(SOURCE RECORDS)

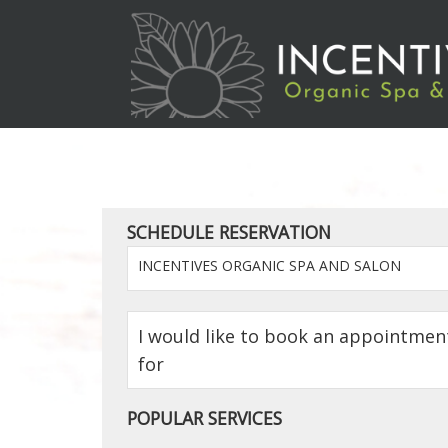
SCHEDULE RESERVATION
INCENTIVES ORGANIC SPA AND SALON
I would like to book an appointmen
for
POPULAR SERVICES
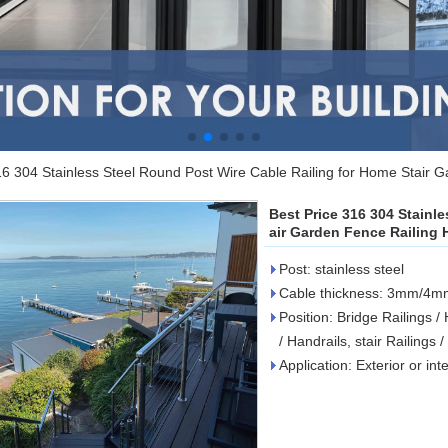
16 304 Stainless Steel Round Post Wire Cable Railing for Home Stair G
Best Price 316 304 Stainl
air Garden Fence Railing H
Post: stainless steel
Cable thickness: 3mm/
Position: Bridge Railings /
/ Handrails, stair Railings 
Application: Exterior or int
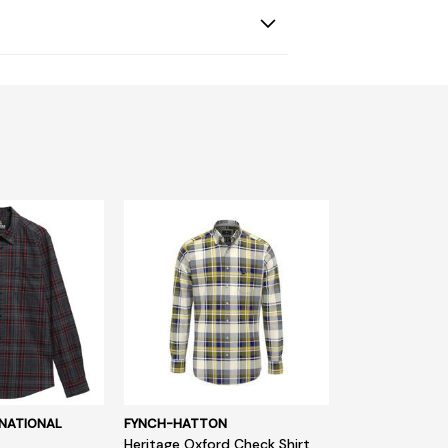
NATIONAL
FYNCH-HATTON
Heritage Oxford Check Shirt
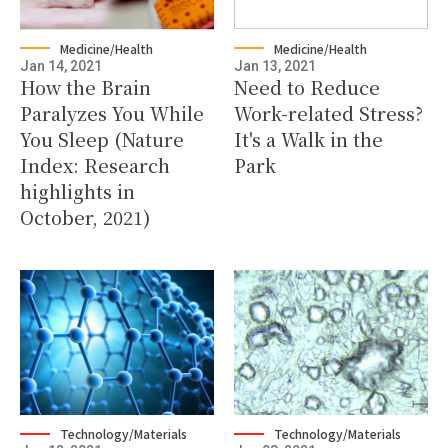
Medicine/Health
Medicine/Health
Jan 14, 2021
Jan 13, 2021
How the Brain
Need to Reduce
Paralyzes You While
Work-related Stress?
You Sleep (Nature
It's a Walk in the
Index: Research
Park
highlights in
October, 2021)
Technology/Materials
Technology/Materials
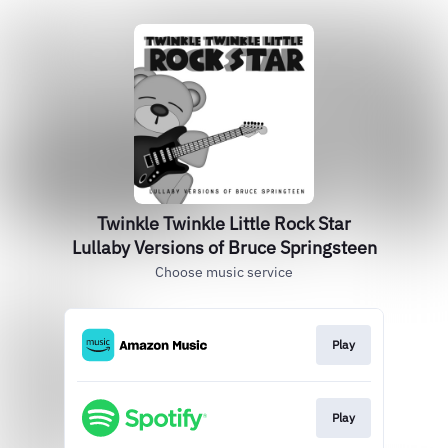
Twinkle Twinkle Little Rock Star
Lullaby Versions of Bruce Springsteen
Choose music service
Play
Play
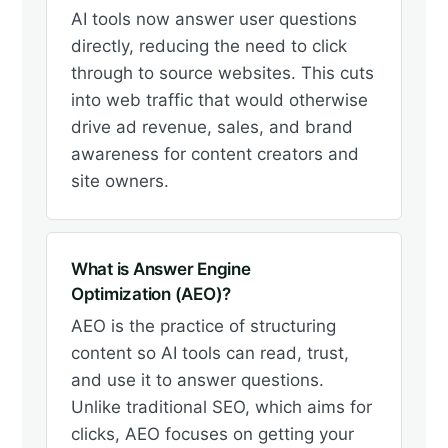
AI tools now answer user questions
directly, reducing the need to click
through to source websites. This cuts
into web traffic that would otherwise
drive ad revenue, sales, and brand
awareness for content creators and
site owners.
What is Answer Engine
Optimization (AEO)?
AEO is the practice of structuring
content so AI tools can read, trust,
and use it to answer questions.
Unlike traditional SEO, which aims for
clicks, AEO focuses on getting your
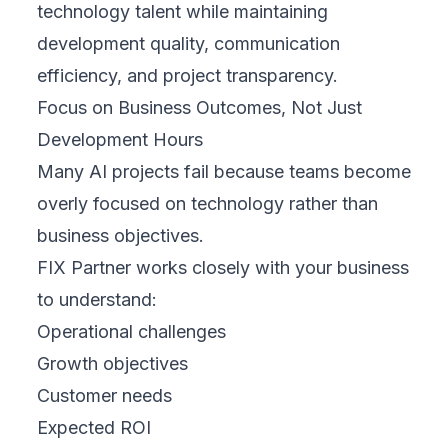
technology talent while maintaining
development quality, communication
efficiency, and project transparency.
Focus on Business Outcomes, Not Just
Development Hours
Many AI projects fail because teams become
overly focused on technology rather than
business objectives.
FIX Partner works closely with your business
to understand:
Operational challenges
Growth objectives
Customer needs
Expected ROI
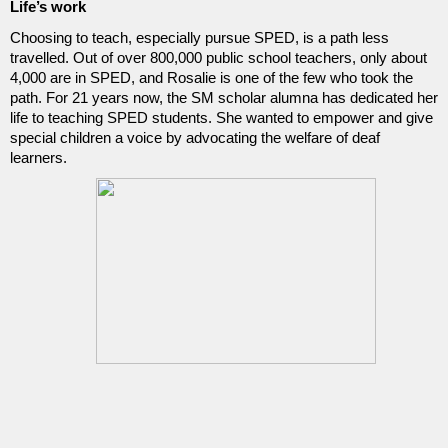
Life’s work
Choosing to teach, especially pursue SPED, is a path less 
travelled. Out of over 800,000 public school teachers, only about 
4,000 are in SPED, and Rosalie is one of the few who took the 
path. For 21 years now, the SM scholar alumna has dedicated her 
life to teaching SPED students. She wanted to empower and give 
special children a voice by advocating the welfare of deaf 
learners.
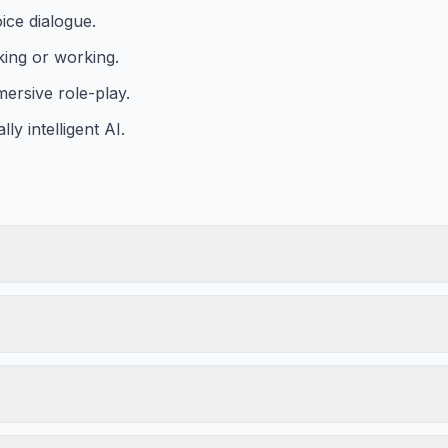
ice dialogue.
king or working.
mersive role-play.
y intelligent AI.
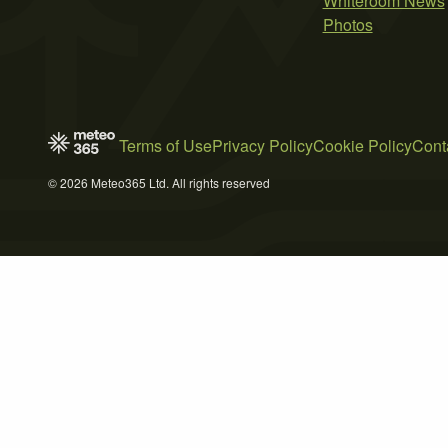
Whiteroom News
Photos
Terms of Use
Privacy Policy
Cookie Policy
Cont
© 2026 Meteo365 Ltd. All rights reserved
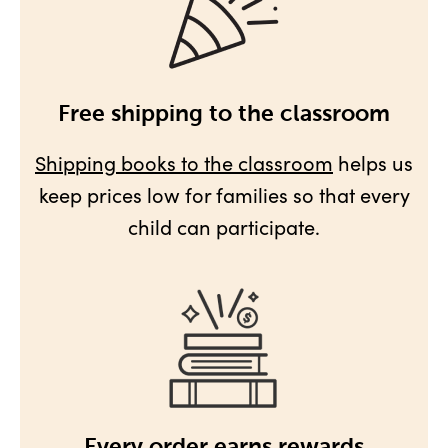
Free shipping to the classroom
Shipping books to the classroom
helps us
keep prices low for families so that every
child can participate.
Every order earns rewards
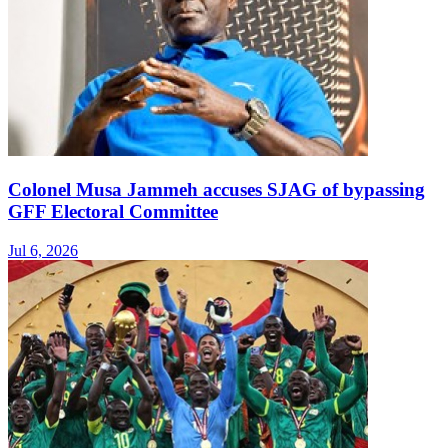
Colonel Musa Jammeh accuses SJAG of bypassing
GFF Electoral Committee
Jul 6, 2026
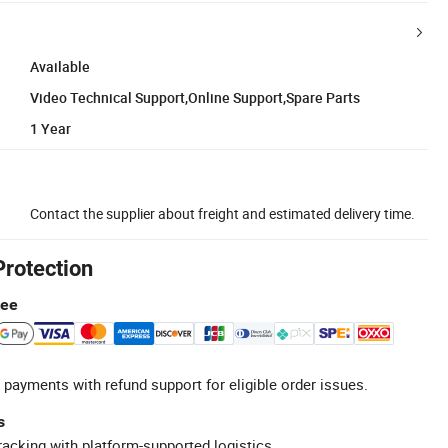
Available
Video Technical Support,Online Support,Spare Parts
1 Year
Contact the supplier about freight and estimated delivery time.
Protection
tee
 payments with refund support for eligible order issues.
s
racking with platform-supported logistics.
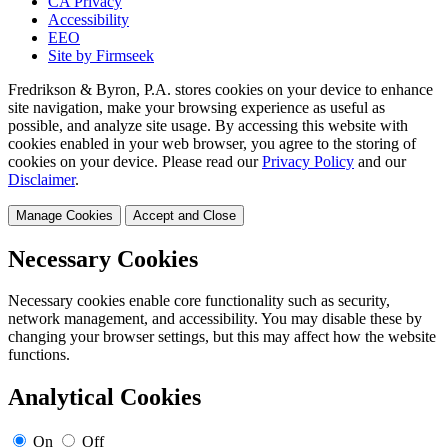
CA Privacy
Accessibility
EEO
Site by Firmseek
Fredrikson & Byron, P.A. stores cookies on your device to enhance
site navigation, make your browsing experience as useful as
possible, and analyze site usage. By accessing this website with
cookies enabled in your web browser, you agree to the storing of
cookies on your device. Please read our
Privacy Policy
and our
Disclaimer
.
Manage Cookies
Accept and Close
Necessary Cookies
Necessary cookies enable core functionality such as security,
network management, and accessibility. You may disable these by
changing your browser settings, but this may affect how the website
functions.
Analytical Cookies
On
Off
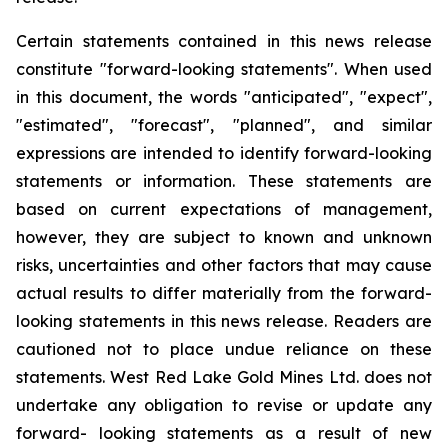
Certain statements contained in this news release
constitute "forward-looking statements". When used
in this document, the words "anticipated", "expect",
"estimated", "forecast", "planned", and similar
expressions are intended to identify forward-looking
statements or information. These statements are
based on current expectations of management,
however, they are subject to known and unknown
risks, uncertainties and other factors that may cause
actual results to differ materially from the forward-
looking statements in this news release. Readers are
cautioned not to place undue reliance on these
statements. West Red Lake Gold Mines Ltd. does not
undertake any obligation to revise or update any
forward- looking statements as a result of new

(End SOURCE RECORDS)
(SOURCE RECORDS)

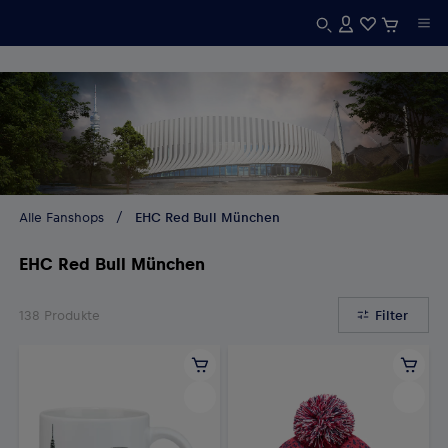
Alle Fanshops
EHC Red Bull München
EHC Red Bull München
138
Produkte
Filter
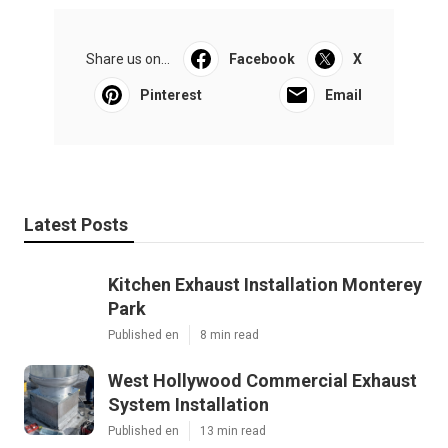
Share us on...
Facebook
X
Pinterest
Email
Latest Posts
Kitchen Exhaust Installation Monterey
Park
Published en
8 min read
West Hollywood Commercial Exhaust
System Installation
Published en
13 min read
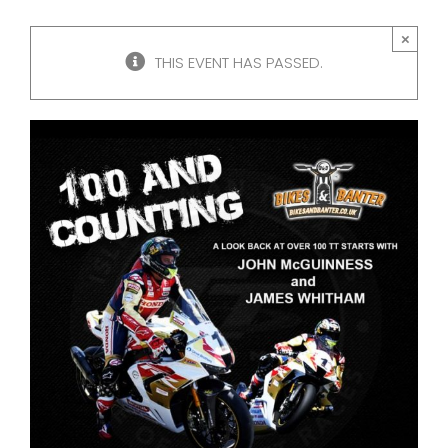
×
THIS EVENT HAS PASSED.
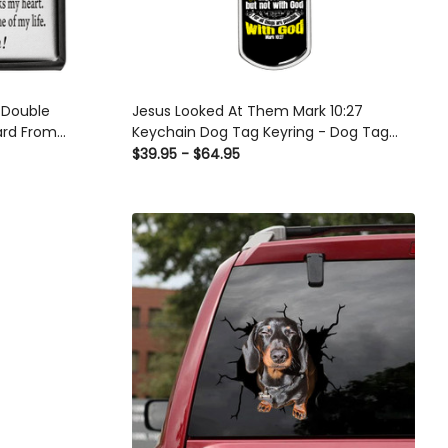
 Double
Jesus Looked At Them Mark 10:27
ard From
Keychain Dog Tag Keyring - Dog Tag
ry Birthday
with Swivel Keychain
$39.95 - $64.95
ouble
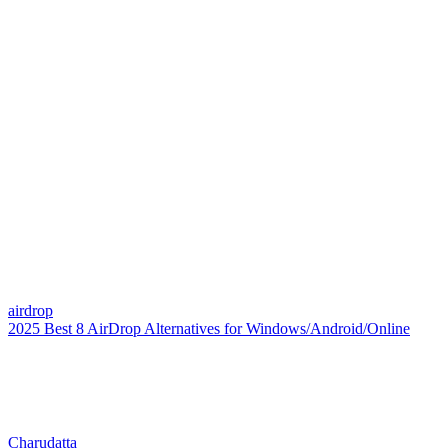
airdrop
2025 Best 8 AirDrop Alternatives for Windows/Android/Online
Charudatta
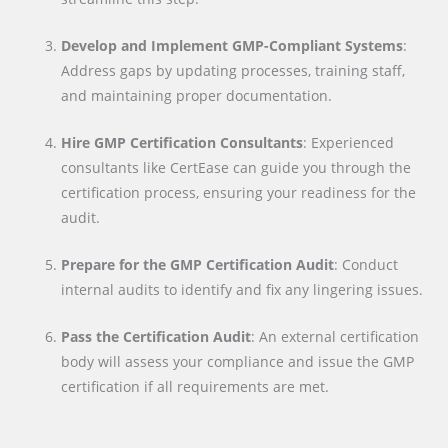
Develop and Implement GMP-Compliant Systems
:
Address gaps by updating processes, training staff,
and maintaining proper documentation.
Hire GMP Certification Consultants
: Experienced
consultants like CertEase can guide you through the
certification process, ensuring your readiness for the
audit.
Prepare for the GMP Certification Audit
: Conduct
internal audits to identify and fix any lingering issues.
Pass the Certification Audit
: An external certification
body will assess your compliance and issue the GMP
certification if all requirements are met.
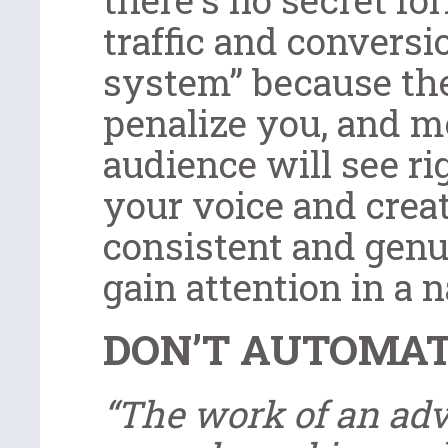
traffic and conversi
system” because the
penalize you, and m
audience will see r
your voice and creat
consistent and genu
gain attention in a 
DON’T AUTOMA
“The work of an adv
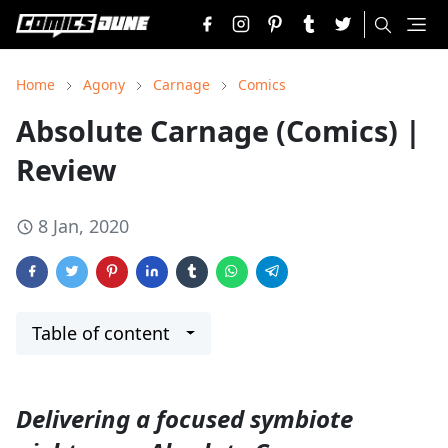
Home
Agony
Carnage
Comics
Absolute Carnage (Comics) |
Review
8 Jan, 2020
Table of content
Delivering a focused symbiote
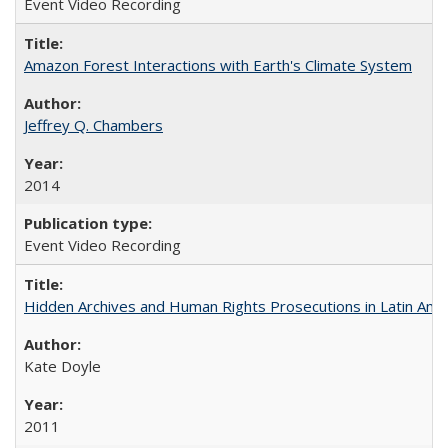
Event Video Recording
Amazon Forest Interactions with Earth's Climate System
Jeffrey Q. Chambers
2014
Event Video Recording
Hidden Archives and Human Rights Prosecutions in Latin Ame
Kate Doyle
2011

(End SOURCE RECORDS)

WHAT YOU HAVE TO DO: Above is the material; set down exactly its lines from the one containing "special children a" down to the one containing "Accept and Close", both included, leaving out any pictures.

SOLUTION FOR THIS EXERCISE:
special children a voice by advocating the welfare of deaf 
learners.
ice dialogue.
king or working.
mersive role-play.
y intelligent AI.
Whiteroom News
Photos
Terms of Use
Privacy Policy
Cookie Policy
Cont
© 2026 Meteo365 Ltd. All rights reserved
Free shipping to the classroom
Shipping books to the classroom
helps us
keep prices low for families so that every
child can participate.
Every order earns rewards
Colonel Musa Jammeh accuses SJAG of bypassing
GFF Electoral Committee
Jul 6, 2026
Available
Video Technical Support,Online Support,Spare Parts
1 Year
Contact the supplier about freight and estimated delivery time.
Protection
tee
 payments with refund support for eligible order issues.
s
racking with platform-supported logistics.
CA Privacy
Accessibility
EEO
Site by Firmseek
Fredrikson & Byron, P.A. stores cookies on your device to enhance
site navigation, make your browsing experience as useful as
possible, and analyze site usage. By accessing this website with
cookies enabled in your web browser, you agree to the storing of
cookies on your device. Please read our
Privacy Policy
and our
Disclaimer
.
Manage Cookies
Accept and Close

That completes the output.